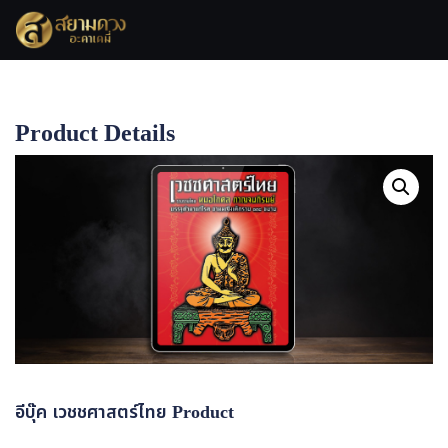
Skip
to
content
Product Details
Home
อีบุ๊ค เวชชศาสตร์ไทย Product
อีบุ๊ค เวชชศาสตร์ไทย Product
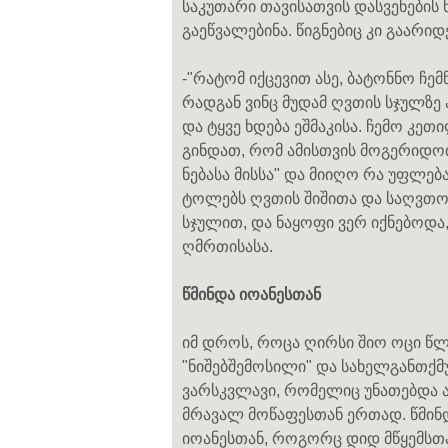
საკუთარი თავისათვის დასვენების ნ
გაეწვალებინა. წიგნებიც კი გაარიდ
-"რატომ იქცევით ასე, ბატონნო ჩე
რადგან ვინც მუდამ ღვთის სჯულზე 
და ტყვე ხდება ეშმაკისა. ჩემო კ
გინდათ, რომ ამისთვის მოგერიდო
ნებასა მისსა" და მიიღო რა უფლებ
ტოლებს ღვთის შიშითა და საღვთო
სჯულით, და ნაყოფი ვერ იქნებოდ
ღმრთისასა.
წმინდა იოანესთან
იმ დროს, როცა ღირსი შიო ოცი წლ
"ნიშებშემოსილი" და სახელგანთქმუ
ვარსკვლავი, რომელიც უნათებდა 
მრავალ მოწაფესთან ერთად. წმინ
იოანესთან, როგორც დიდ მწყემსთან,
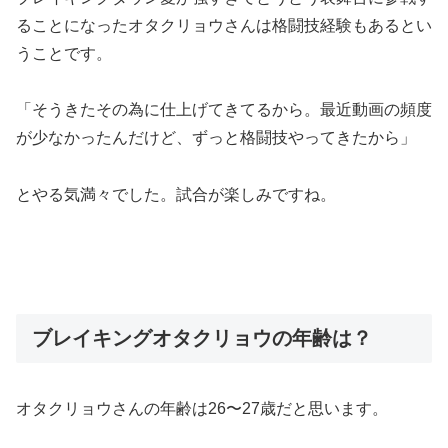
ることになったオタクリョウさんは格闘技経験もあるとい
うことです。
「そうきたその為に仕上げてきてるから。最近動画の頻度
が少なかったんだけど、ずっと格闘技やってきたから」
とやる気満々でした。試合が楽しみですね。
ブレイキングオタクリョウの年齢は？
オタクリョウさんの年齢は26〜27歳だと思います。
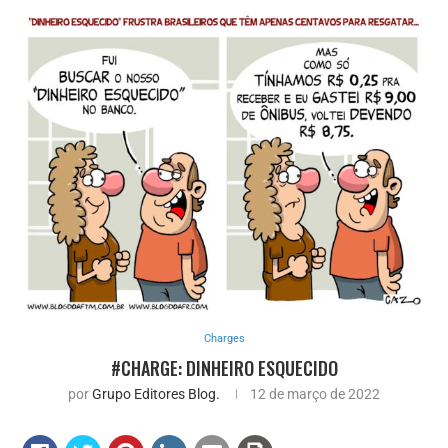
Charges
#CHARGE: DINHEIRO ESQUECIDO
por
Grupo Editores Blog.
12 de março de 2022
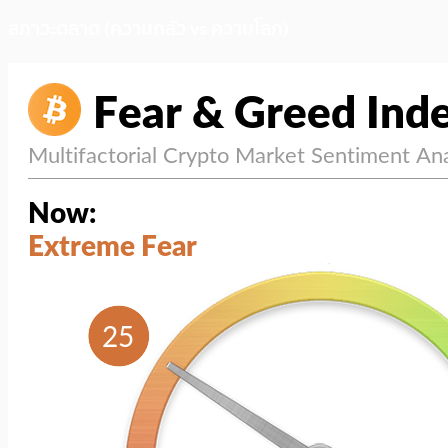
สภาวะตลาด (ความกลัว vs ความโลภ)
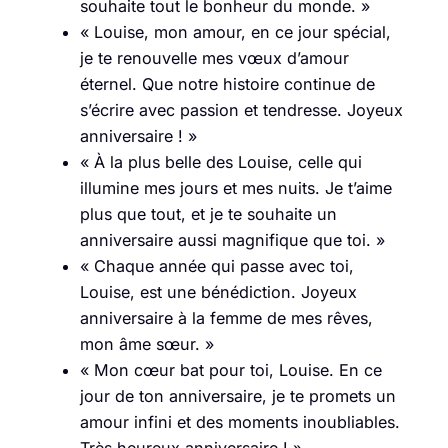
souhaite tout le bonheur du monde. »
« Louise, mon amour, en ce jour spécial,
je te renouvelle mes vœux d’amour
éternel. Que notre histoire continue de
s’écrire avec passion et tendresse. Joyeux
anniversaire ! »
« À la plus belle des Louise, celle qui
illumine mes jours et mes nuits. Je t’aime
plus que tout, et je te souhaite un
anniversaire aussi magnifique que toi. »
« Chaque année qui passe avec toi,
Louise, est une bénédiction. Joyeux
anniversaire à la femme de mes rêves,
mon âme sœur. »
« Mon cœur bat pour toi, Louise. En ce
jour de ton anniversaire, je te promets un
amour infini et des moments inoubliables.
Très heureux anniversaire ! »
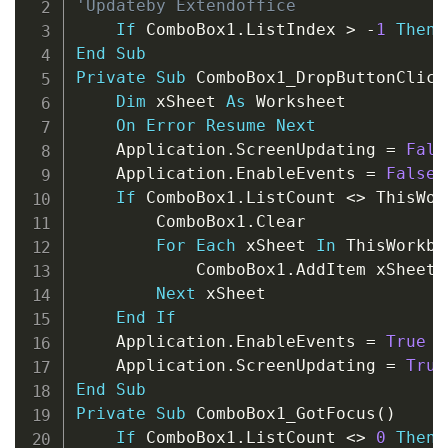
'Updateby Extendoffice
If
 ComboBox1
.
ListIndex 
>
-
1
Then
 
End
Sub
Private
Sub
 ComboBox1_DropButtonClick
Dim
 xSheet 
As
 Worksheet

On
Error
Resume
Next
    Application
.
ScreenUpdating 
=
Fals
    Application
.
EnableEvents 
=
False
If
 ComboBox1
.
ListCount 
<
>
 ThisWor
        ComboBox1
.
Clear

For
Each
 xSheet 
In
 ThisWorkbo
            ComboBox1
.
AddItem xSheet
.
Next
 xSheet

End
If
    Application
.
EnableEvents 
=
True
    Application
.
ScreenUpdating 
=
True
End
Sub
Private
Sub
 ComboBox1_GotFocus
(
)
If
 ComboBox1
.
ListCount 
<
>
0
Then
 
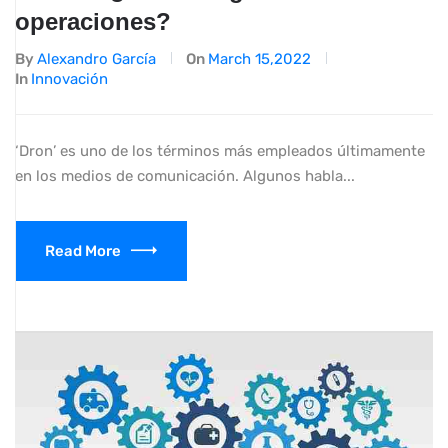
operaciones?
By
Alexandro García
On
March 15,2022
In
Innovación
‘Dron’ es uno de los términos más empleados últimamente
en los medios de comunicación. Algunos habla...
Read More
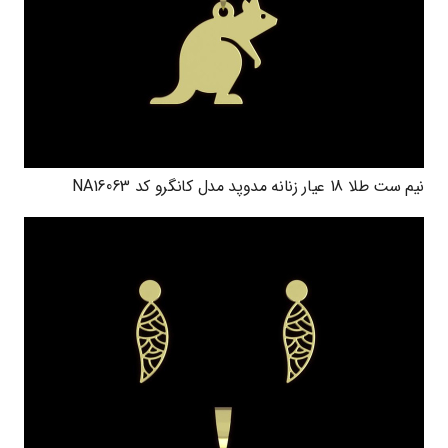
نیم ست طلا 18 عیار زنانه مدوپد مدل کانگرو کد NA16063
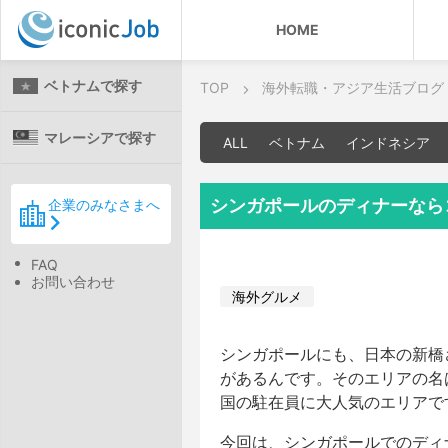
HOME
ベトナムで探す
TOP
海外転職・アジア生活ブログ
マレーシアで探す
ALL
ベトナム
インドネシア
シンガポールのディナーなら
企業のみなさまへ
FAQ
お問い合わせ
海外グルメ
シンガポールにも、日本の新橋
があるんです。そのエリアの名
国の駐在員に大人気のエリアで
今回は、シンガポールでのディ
________
Work required: Word for word, return the listing above; the pictures do not belong in the copy.

Written answer:
Skip
to
content
Product Details
Home
อีบุ๊ค เวชชศาสตร์ไทย Product
อีบุ๊ค เวชชศาสตร์ไทย Product
საკუთარი თავისათვის დასვენების ნ
გაეწვალებინა. წიგნებიც კი გაარიდ
-"რატომ იქცევით ასე, ბატონნო ჩე
რადგან ვინც მუდამ ღვთის სჯულზე 
და ტყვე ხდება ეშმაკისა. ჩემო კ
გინდათ, რომ ამისთვის მოგერიდო
ნებასა მისსა" და მიიღო რა უფლებ
ტოლებს ღვთის შიშითა და საღვთო
სჯულით, და ნაყოფი ვერ იქნებოდ
ღმრთისასა.
წმინდა იოანესთან
იმ დროს, როცა ღირსი შიო ოცი წლ
"ნიშებშემოსილი" და სახელგანთქმუ
ვარსკვლავი, რომელიც უნათებდა 
მრავალ მოწაფესთან ერთად. წმინ
იოანესთან, როგორც დიდ მწყემსთან,
ることになったオタクリョウさんは格闘技経験もあるとい
うことです。
「そうきたその為に仕上げてきてるから。最近動画の頻度
が少なかったんだけど、ずっと格闘技やってきたから」
とやる気満々でした。試合が楽しみですね。
ブレイキングオタクリョウの年齢は？
オタクリョウさんの年齢は26〜27歳だと思います。
Charges
#CHARGE: DINHEIRO ESQUECIDO
por
Grupo Editores Blog.
12 de março de 2022
สภาวะตลาด (ความกลัว vs ความโลภ)
souhaite tout le bonheur du monde. »
« Louise, mon amour, en ce jour spécial,
je te renouvelle mes vœux d’amour
éternel. Que notre histoire continue de
s’écrire avec passion et tendresse. Joyeux
anniversaire ! »
« À la plus belle des Louise, celle qui
illumine mes jours et mes nuits. Je t’aime
plus que tout, et je te souhaite un
anniversaire aussi magnifique que toi. »
« Chaque année qui passe avec toi,
Louise, est une bénédiction. Joyeux
anniversaire à la femme de mes rêves,
mon âme sœur. »
« Mon cœur bat pour toi, Louise. En ce
jour de ton anniversaire, je te promets un
amour infini et des moments inoubliables.
Très heureux anniversaire ! »
'Updateby Extendoffice
If
 ComboBox1
.
ListIndex 
>
-
1
Then
 
End
Sub
Private
Sub
 ComboBox1_DropButtonClick
Dim
 xSheet 
As
 Worksheet

On
Error
Resume
Next
    Application
.
ScreenUpdating 
=
Fals
    Application
.
EnableEvents 
=
False
If
 ComboBox1
.
ListCount 
<
>
 ThisWor
        ComboBox1
.
Clear

For
Each
 xSheet 
In
 ThisWorkbo
            ComboBox1
.
AddItem xSheet
.
Next
 xSheet

End
If
    Application
.
EnableEvents 
=
True
    Application
.
ScreenUpdating 
=
True
End
Sub
Private
Sub
 ComboBox1_GotFocus
(
)
If
 ComboBox1
.
ListCount 
<
>
0
Then
 
operaciones?
By
Alexandro García
On
March 15,2022
In
Innovación
‘Dron’ es uno de los términos más empleados últimamente
en los medios de comunicación. Algunos habla...
Read More
نیم ست طلا 18 عیار زنانه مدوپد مدل کانگرو کد NA16063
HOME
ベトナムで探す
TOP
海外転職・アジア生活ブログ
マレーシアで探す
ALL
ベトナム
インドネシア
シンガポールのディナーなら
企業のみなさまへ
FAQ
お問い合わせ
海外グルメ
シンガポールにも、日本の新橋
があるんです。そのエリアの名
国の駐在員に大人気のエリアで
今回は、シンガポールでのディ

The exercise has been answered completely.